In mlpack 2.0 a lot of work was done on refactoring and introducing new algorithms, processing, accelerating and getting rid of inefficient old algorithms. For example, for native functions generating random numbers C ++ 11, the Boost library generator was excluded.
One of the old drawbacks of mlpack is the lack of binding for any other language, except C ++. Therefore, programmers writing in these other languages ​​cannot use mlpack until someone rolls out the appropriate wrapper. Support for
MATLAB has been added, but such projects benefit most when they are directly useful in mainstream environments where machine learning is used.
Marvin

Another relatively fresh product.
Marvin is a neural network framework created by the Princeton Vision Group. It is based on just a few files written in C ++ and the CUDA framework. Despite the minimalism of the code, Marvin comes with a good number of
pre-trained models that can be used with proper citation and implemented using pull requests, like the project code itself.
Neon

The Nervana company creates a hardware and software platform for deep learning. And as an open source project, it offers the
Neon framework. With the help of plug-ins, it can perform heavy calculations on processors, video cards or hardware created by Nervana.
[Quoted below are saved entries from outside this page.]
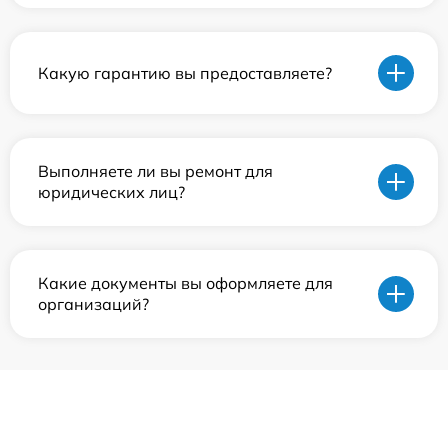
Какую гарантию вы предоставляете?
Выполняете ли вы ремонт для
юридических лиц?
Какие документы вы оформляете для
организаций?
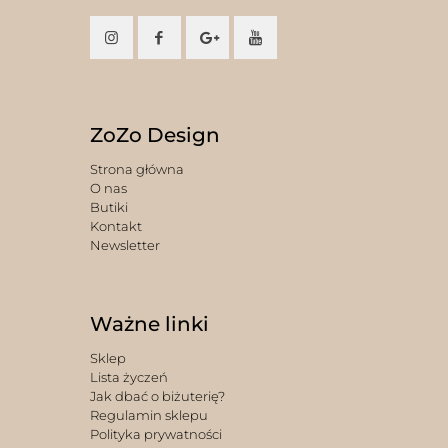
ZoZo Design
Strona główna
O nas
Butiki
Kontakt
Newsletter
Ważne linki
Sklep
Lista życzeń
Jak dbać o biżuterię?
Regulamin sklepu
Polityka prywatności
Neon is written in Python, with several pieces in C ++ and assembly language. So if you are doing a scientific work in Python, or using some other framework with Python binding, you can immediately use Neon.
In conclusion, I would like to say that of course this is not all popular frameworks. Surely a dozen of your favorite instruments are found in your bins. Feel free to share your findings in the comments to this article.